Return all lines from the listing below in which the string "their" occurs.

* * * * * * *

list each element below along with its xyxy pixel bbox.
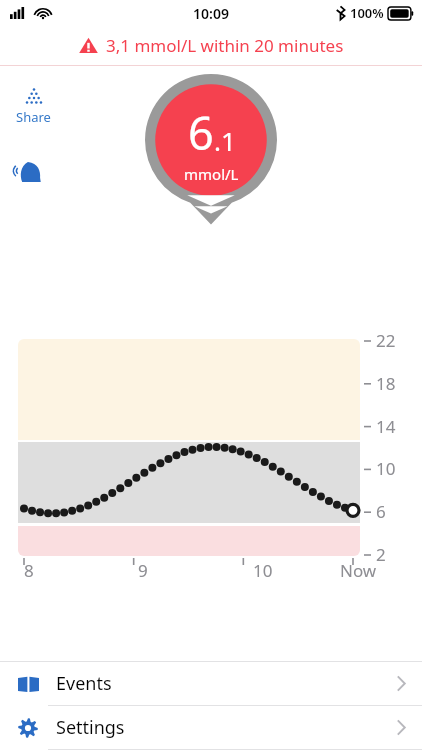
staticText: 8 xyxy=(24,559,34,582)
button[interactable]: Share xyxy=(12,84,55,128)
staticText: 6 xyxy=(188,102,214,163)
staticText: 18 xyxy=(376,372,396,395)
staticText: 2 xyxy=(376,543,386,566)
button[interactable]: Events xyxy=(0,662,422,705)
button[interactable]: Current glucose 6.1 mmol per litre xyxy=(145,74,277,226)
staticText: 10 xyxy=(376,457,396,480)
staticText: 6 xyxy=(376,500,386,523)
staticText: .1 xyxy=(214,123,236,158)
staticText: 22 xyxy=(376,329,396,352)
staticText: Settings xyxy=(56,715,125,740)
button[interactable]: Settings xyxy=(0,706,422,749)
button[interactable]: Alerts xyxy=(10,152,50,192)
staticText: Share xyxy=(16,108,51,126)
staticText: 14 xyxy=(376,415,396,438)
staticText: Now xyxy=(340,559,377,582)
staticText: Events xyxy=(56,671,112,696)
staticText: mmol/L xyxy=(184,164,239,184)
staticText: 100% xyxy=(350,4,384,22)
staticText: 10:09 xyxy=(193,4,229,23)
staticText: 9 xyxy=(138,559,148,582)
staticText: 10 xyxy=(253,559,273,582)
staticText: 3,1 mmol/L within 20 minutes xyxy=(106,34,344,57)
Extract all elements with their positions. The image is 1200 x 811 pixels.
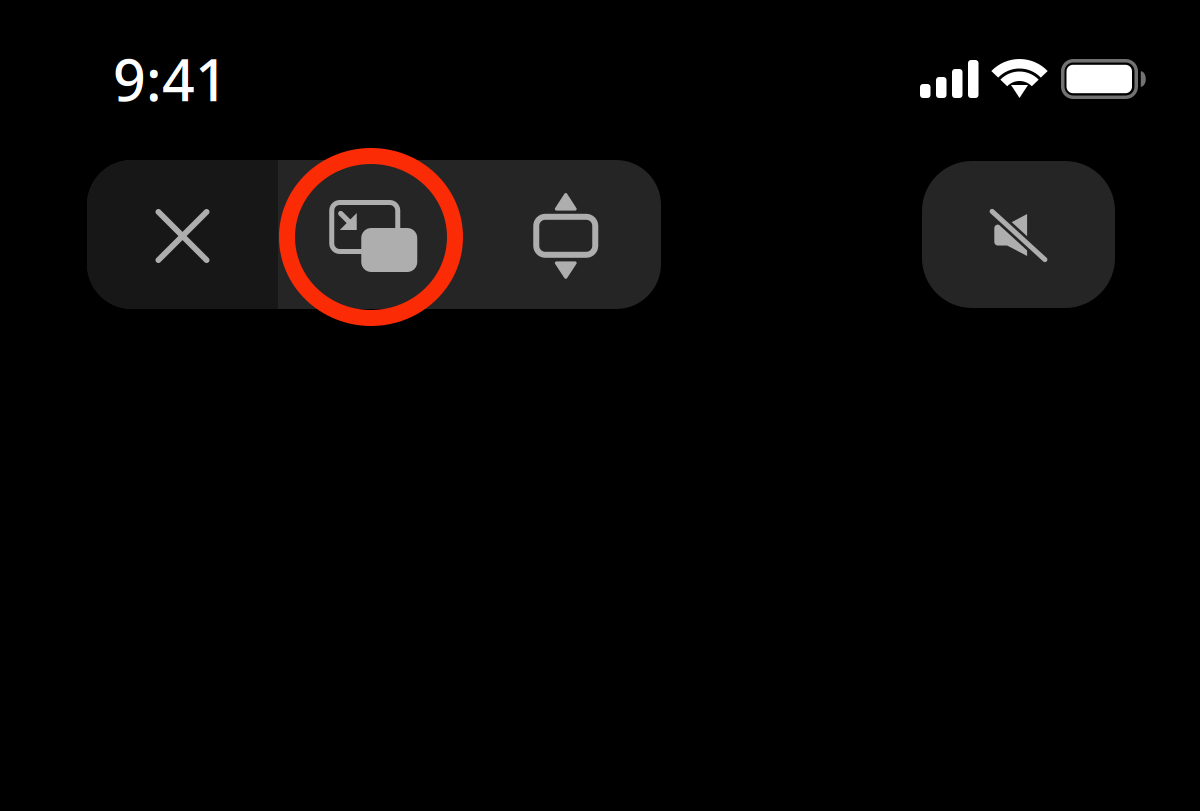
button[interactable]: Picture in Picture bbox=[278, 160, 470, 309]
button[interactable]: End call bbox=[87, 160, 278, 309]
staticText: 9:41 bbox=[113, 41, 228, 117]
button[interactable]: Mute bbox=[922, 161, 1115, 308]
button[interactable]: Expand bbox=[470, 160, 661, 309]
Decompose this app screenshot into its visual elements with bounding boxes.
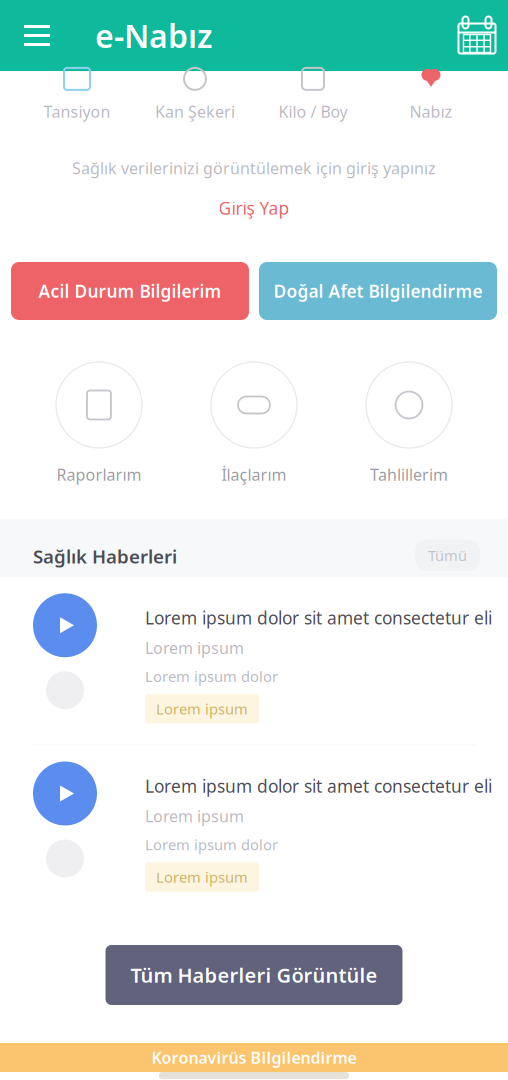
staticText: Raporlarım — [56, 464, 142, 485]
button[interactable]: Kilo / Boy — [254, 66, 372, 122]
staticText: Kilo / Boy — [278, 101, 348, 122]
staticText: Lorem ipsum dolor — [145, 666, 278, 686]
button[interactable]: Raporlarım — [22, 362, 176, 485]
staticText: Sağlık verilerinizi görüntülemek için gi… — [72, 157, 436, 179]
button[interactable]: Giriş Yap — [204, 198, 304, 218]
staticText: Kan Şekeri — [155, 101, 235, 122]
staticText: Doğal Afet Bilgilendirme — [274, 280, 482, 302]
button[interactable]: Lorem ipsum dolor sit amet consectetur e… — [0, 577, 508, 744]
button[interactable]: Tansiyon — [18, 66, 136, 122]
button[interactable]: Menu — [15, 10, 59, 62]
staticText: Nabız — [410, 101, 452, 122]
button[interactable]: Tahlillerim — [332, 362, 486, 485]
staticText: Tüm Haberleri Görüntüle — [130, 962, 378, 988]
staticText: İlaçlarım — [222, 464, 286, 485]
staticText: Lorem ipsum dolor sit amet consectetur e… — [145, 774, 492, 798]
button[interactable]: Doğal Afet Bilgilendirme — [259, 262, 497, 320]
button[interactable]: Calendar — [453, 10, 501, 62]
button[interactable]: Kan Şekeri — [136, 66, 254, 122]
staticText: Tümü — [428, 546, 467, 565]
button[interactable]: Lorem ipsum dolor sit amet consectetur e… — [0, 746, 508, 913]
staticText: Tahlillerim — [370, 464, 448, 485]
staticText: Acil Durum Bilgilerim — [38, 280, 222, 302]
staticText: Giriş Yap — [218, 196, 290, 220]
staticText: Sağlık Haberleri — [33, 544, 177, 569]
button[interactable]: İlaçlarım — [176, 362, 332, 485]
staticText: Lorem ipsum dolor sit amet consectetur e… — [145, 606, 492, 629]
staticText: Lorem ipsum — [145, 637, 244, 658]
staticText: Koronavirüs Bilgilendirme — [152, 1047, 356, 1068]
button[interactable]: Koronavirüs Bilgilendirme — [0, 1043, 508, 1072]
staticText: Tansiyon — [44, 101, 110, 122]
staticText: Lorem ipsum dolor — [145, 835, 278, 854]
button[interactable]: Tüm Haberleri Görüntüle — [106, 945, 402, 1005]
button[interactable]: Acil Durum Bilgilerim — [11, 262, 249, 320]
staticText: Lorem ipsum — [145, 806, 244, 827]
staticText: Lorem ipsum — [156, 699, 248, 718]
staticText: e-Nabız — [95, 14, 212, 57]
button[interactable]: Tümü — [415, 526, 480, 571]
staticText: Lorem ipsum — [156, 867, 248, 887]
button[interactable]: e-Nabız — [59, 10, 212, 62]
button[interactable]: Nabız — [372, 66, 490, 122]
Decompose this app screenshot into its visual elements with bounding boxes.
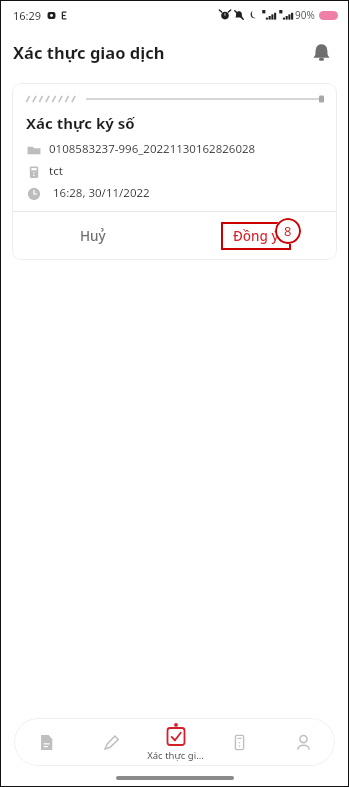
staticText: Đồng ý — [233, 227, 279, 245]
button[interactable]: Notifications — [303, 34, 339, 70]
button[interactable]: Huỷ — [12, 212, 174, 260]
staticText: 16:28, 30/11/2022 — [53, 185, 150, 201]
staticText: 8 — [284, 222, 292, 240]
staticText: 0108583237-996_20221130162826028 — [49, 141, 256, 157]
button[interactable]: Documents — [14, 718, 79, 766]
staticText: Xác thực ký số — [26, 113, 135, 133]
button[interactable]: Xác thực ký số — [12, 83, 337, 260]
staticText: Huỷ — [80, 227, 106, 245]
button[interactable]: Devices — [207, 718, 271, 766]
button[interactable]: Đồng ý — [174, 212, 337, 260]
staticText: Xác thực giao dịch — [13, 41, 165, 63]
staticText: 90% — [295, 8, 315, 22]
staticText: tct — [49, 163, 63, 179]
button[interactable]: Sign — [79, 718, 143, 766]
button[interactable]: Profile — [271, 718, 335, 766]
button[interactable]: Xác thực gi... — [143, 718, 207, 766]
staticText: 16:29 — [13, 8, 42, 23]
staticText: Xác thực gi... — [147, 749, 204, 762]
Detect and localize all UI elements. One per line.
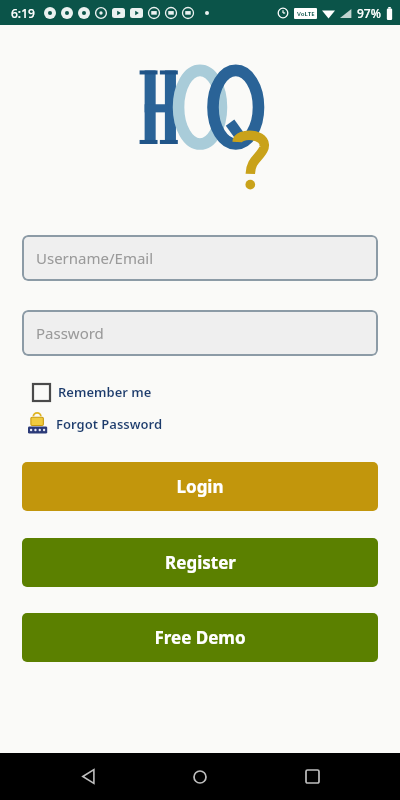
button[interactable]: Back bbox=[64, 753, 112, 800]
staticText: Username/Email bbox=[36, 248, 154, 268]
button[interactable]: Register bbox=[22, 538, 378, 587]
button[interactable]: Remember me bbox=[33, 383, 152, 401]
button[interactable]: Forgot password bbox=[28, 412, 163, 436]
staticText: Free Demo bbox=[154, 626, 246, 649]
staticText: Register bbox=[165, 551, 236, 574]
staticText: Forgot Password bbox=[56, 415, 163, 433]
staticText: Login bbox=[176, 475, 224, 498]
staticText: 97% bbox=[357, 5, 381, 21]
button[interactable]: Home bbox=[176, 753, 224, 800]
button[interactable]: Username/Email bbox=[22, 235, 378, 281]
staticText: 6:19 bbox=[11, 5, 35, 21]
staticText: Password bbox=[36, 323, 104, 343]
other: Forgot password bbox=[28, 412, 52, 436]
button[interactable]: Free Demo bbox=[22, 613, 378, 662]
staticText: Remember me bbox=[58, 383, 152, 401]
button[interactable]: Password bbox=[22, 310, 378, 356]
button[interactable]: Login bbox=[22, 462, 378, 511]
staticText: VoLTE bbox=[297, 10, 315, 18]
button[interactable]: Recent apps bbox=[288, 753, 336, 800]
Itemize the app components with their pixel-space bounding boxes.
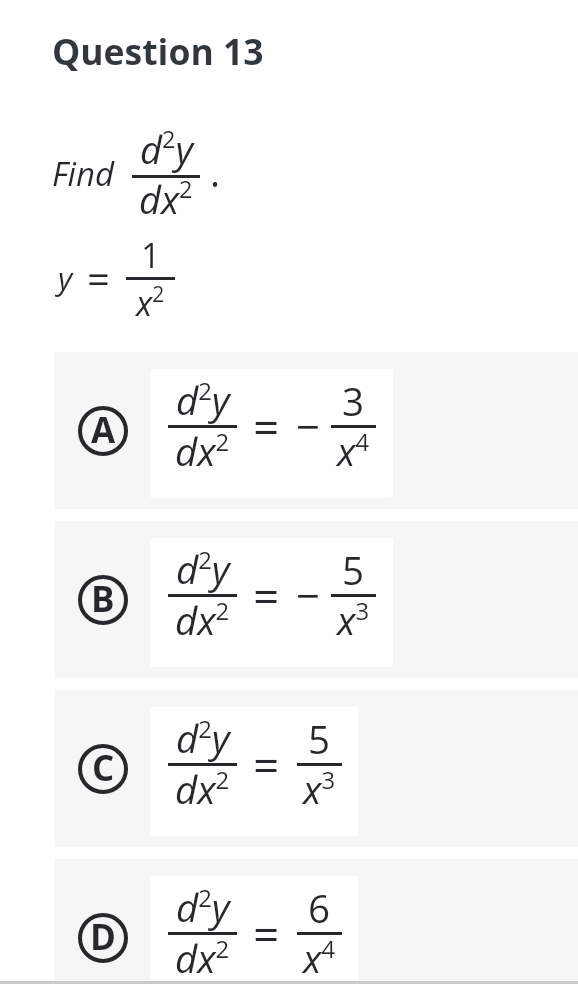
button[interactable]: C [55, 690, 578, 847]
staticText: dx2 [175, 425, 230, 478]
staticText: = [87, 251, 110, 305]
staticText: d2y [176, 712, 230, 765]
staticText: − [296, 566, 321, 623]
staticText: x4 [303, 932, 336, 985]
staticText: x3 [337, 594, 370, 647]
staticText: d2y [140, 123, 193, 175]
staticText: = [253, 733, 280, 796]
staticText: D [90, 913, 116, 961]
staticText: − [296, 397, 321, 454]
button[interactable]: D [55, 859, 578, 988]
staticText: 5 [308, 713, 331, 765]
staticText: d2y [176, 374, 230, 427]
staticText: dx2 [175, 594, 230, 647]
staticText: = [253, 902, 280, 965]
staticText: C [92, 744, 115, 792]
staticText: . [210, 146, 221, 198]
staticText: x2 [136, 279, 165, 325]
staticText: 3 [342, 375, 365, 427]
staticText: = [253, 395, 280, 458]
staticText: Find [52, 151, 115, 196]
staticText: dx2 [175, 763, 230, 816]
staticText: d2y [176, 881, 230, 934]
staticText: A [91, 406, 116, 454]
staticText: y [58, 257, 73, 299]
button[interactable]: A [55, 352, 578, 509]
staticText: = [253, 564, 280, 627]
staticText: 6 [308, 882, 331, 934]
staticText: x4 [337, 425, 370, 478]
staticText: x3 [303, 763, 336, 816]
staticText: 5 [342, 544, 365, 596]
staticText: Question 13 [52, 27, 264, 75]
staticText: d2y [176, 543, 230, 596]
staticText: B [91, 575, 115, 623]
button[interactable]: B [55, 521, 578, 678]
staticText: dx2 [175, 932, 230, 985]
staticText: 1 [141, 232, 161, 278]
staticText: dx2 [139, 173, 193, 225]
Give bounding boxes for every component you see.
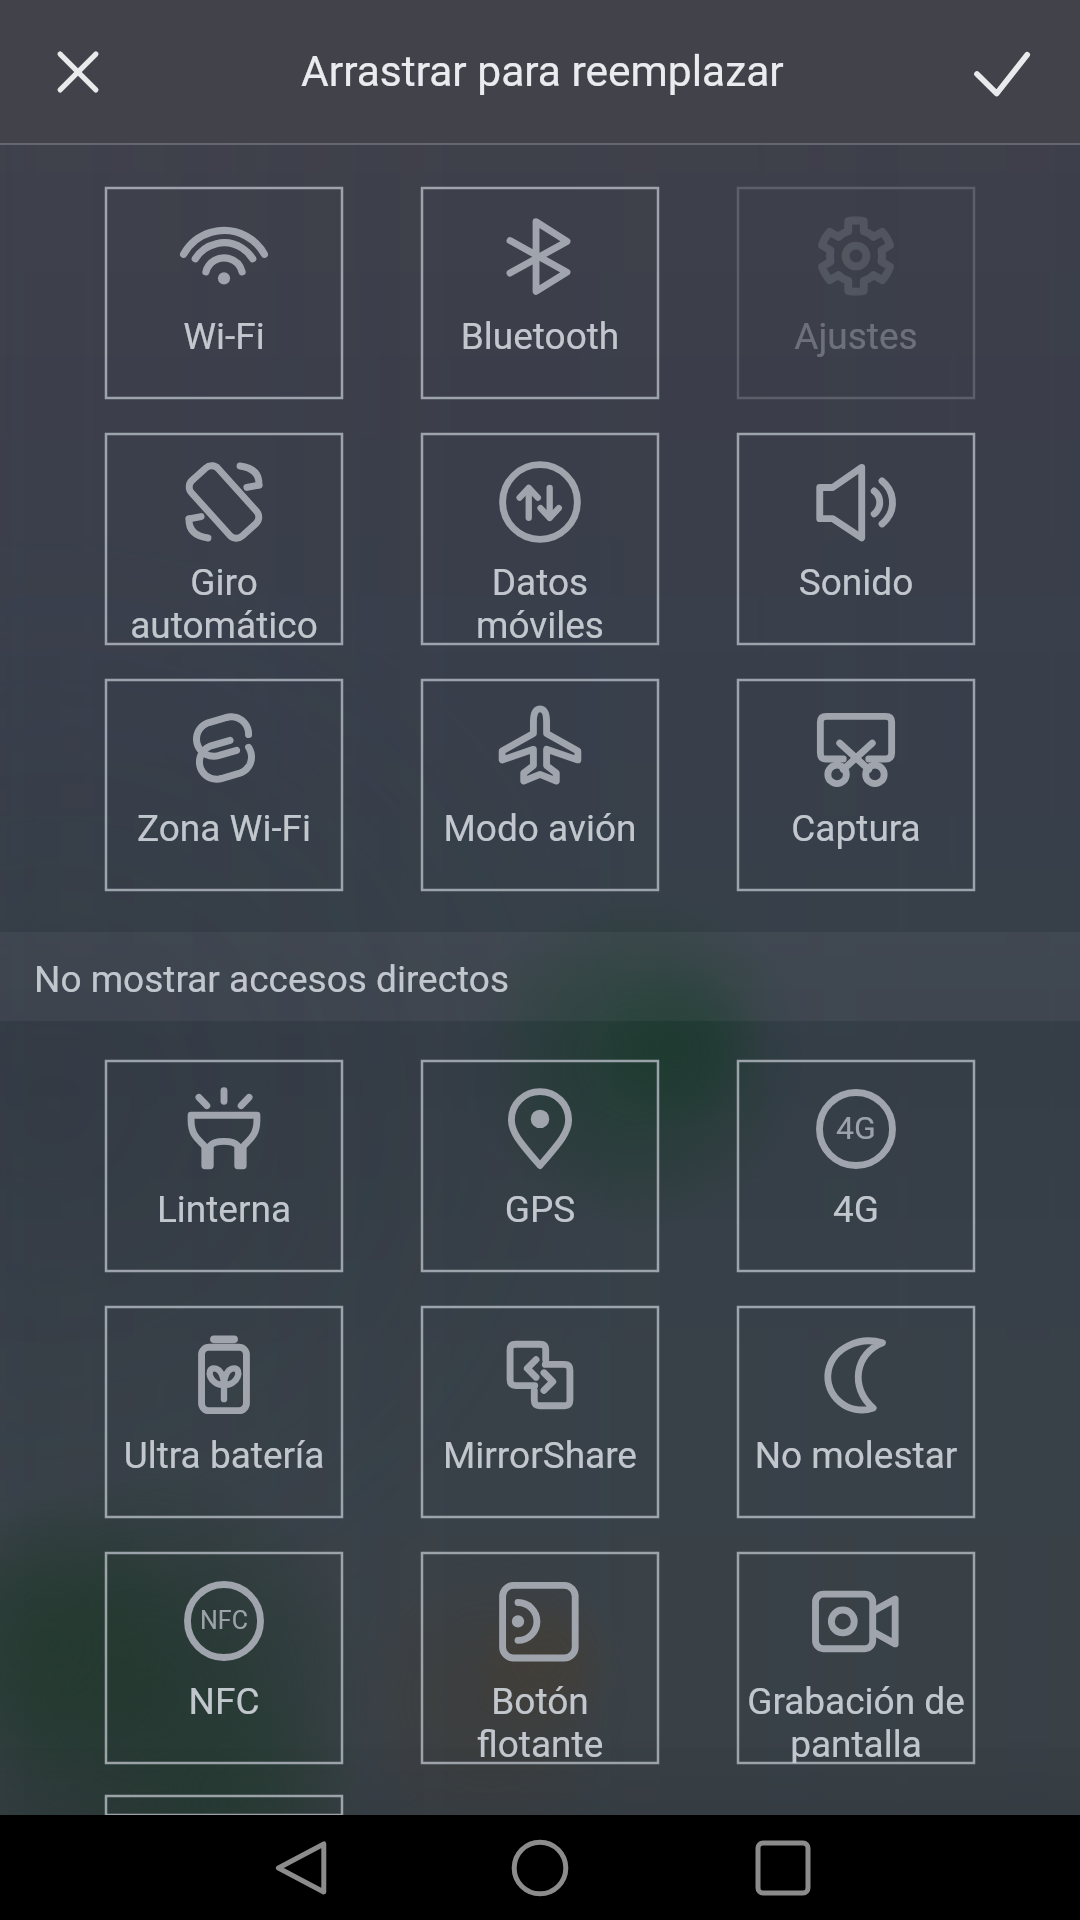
staticText: NFC — [94, 1680, 354, 1723]
staticText: Wi-Fi — [94, 315, 354, 358]
button[interactable]: Modo avión — [422, 680, 658, 890]
button[interactable]: Atrás — [240, 1815, 360, 1920]
staticText: Ultra batería — [94, 1434, 354, 1477]
staticText: Giro automático — [94, 561, 354, 644]
button[interactable]: No molestar — [738, 1307, 974, 1517]
staticText: 4G — [726, 1188, 986, 1231]
button[interactable] — [106, 1796, 342, 1815]
button[interactable]: Bluetooth — [422, 188, 658, 398]
staticText: 4G — [836, 1109, 876, 1147]
staticText: Grabación de pantalla — [726, 1680, 986, 1763]
button[interactable]: Sonido — [738, 434, 974, 644]
staticText: Bluetooth — [410, 315, 670, 358]
button[interactable]: Recientes — [720, 1815, 840, 1920]
staticText: Modo avión — [410, 807, 670, 850]
staticText: Captura — [726, 807, 986, 850]
button[interactable]: Inicio — [480, 1815, 600, 1920]
staticText: Botón flotante — [410, 1680, 670, 1763]
button[interactable]: Cerrar — [34, 28, 122, 116]
button[interactable]: Linterna — [106, 1061, 342, 1271]
staticText: Sonido — [726, 561, 986, 604]
staticText: No mostrar accesos directos — [34, 958, 510, 1001]
button[interactable]: Grabación de pantalla — [738, 1553, 974, 1763]
staticText: NFC — [200, 1606, 248, 1635]
button[interactable]: Captura — [738, 680, 974, 890]
button[interactable]: Giro automático — [106, 434, 342, 644]
staticText: Ajustes — [726, 315, 986, 358]
staticText: Arrastrar para reemplazar — [301, 47, 784, 97]
button[interactable]: 4G — [738, 1061, 974, 1271]
staticText: GPS — [410, 1188, 670, 1231]
staticText: MirrorShare — [410, 1434, 670, 1477]
button[interactable]: MirrorShare — [422, 1307, 658, 1517]
button[interactable]: Ultra batería — [106, 1307, 342, 1517]
button[interactable]: Ajustes — [738, 188, 974, 398]
staticText: Zona Wi-Fi — [94, 807, 354, 850]
button[interactable]: Wi-Fi — [106, 188, 342, 398]
staticText: Linterna — [94, 1188, 354, 1231]
button[interactable]: Botón flotante — [422, 1553, 658, 1763]
button[interactable]: NFC — [106, 1553, 342, 1763]
button[interactable]: GPS — [422, 1061, 658, 1271]
button[interactable]: Datos móviles — [422, 434, 658, 644]
button[interactable]: Confirmar — [958, 28, 1046, 116]
button[interactable]: Zona Wi-Fi — [106, 680, 342, 890]
staticText: Datos móviles — [410, 561, 670, 644]
staticText: No molestar — [726, 1434, 986, 1477]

* * * * * * *

*Answer to this exercise:*
Extract all elements with their positions. The image is 1200 x 811 pixels.
Itemize the app components with their pixel-space bounding boxes.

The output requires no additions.